Exercise aim:
Pick each line containing the word "steps" out of the data below.

Material provided:
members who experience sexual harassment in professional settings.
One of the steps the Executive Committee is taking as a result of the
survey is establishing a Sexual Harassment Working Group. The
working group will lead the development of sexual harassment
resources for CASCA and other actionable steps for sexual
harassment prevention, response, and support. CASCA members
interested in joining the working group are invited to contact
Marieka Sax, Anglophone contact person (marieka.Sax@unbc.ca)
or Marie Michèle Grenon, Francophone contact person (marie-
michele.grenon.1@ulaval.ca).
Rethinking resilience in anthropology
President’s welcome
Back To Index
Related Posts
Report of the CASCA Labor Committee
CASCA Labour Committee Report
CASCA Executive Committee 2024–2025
* * *
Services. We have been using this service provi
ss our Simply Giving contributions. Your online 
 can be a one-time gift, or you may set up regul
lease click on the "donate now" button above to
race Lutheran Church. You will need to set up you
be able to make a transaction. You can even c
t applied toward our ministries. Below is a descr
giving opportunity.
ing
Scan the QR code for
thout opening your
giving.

Exercise solution:
One of the steps the Executive Committee is taking as a result of the
resources for CASCA and other actionable steps for sexual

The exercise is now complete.